Within three months, he realized that key metrics were scattered across Notion, CSV files, and BI dashboards, making it nearly impossible to deliver clear insights.
He created an "AI Data Lab" to consolidate all outputs into a unified dashboard and added validation rules.
Eventually, PMs and operations teams began to truly trust and rely on these insights.
Pain Point 1: Fragmented Data Sources → Distorted Insights
Recommendation:
Use automation scripts to pipe AI tool outputs (via API or exports) into:
- A unified data lake or vector store, plus
- A central logging and metrics dashboard.

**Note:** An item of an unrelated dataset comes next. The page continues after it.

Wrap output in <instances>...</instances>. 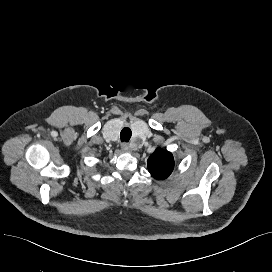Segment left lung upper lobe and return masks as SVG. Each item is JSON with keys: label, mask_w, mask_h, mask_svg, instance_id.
I'll return each mask as SVG.
<instances>
[{"label": "left lung upper lobe", "mask_w": 272, "mask_h": 272, "mask_svg": "<svg viewBox=\"0 0 272 272\" xmlns=\"http://www.w3.org/2000/svg\"><path fill=\"white\" fill-rule=\"evenodd\" d=\"M148 170L151 175L159 180L166 179L170 176L174 168L173 155L157 148L148 158Z\"/></svg>", "instance_id": "1"}]
</instances>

Pain Point 2: Quality Depends on Manual Review
Recommendation:
Design a data validation workflow so that whenever metrics look wrong:
- A ticket is automatically created,
- Logs and screenshots are attached,
- The issue is reviewed jointly by data and product owners.
Pain Point 3: Business Stakeholders Can’t See the Value
Recommendation:
Create “AI Tool Data Cards” for each tool, including:
- Usage volume
- Cost and ROI
- Impact on key KPIs
Share these regularly with business teams so they see concrete value instead of just raw numbers.
Practical Takeaways
- Build an “AI Data Lake” + visualization dashboard to centralize all AI tool outputs.
- Use scripts to automatically convert AI outputs into stable, comparable metrics.
- Run a weekly “Data Lab” meeting to turn metrics into stories that business stakeholders can understand and act on.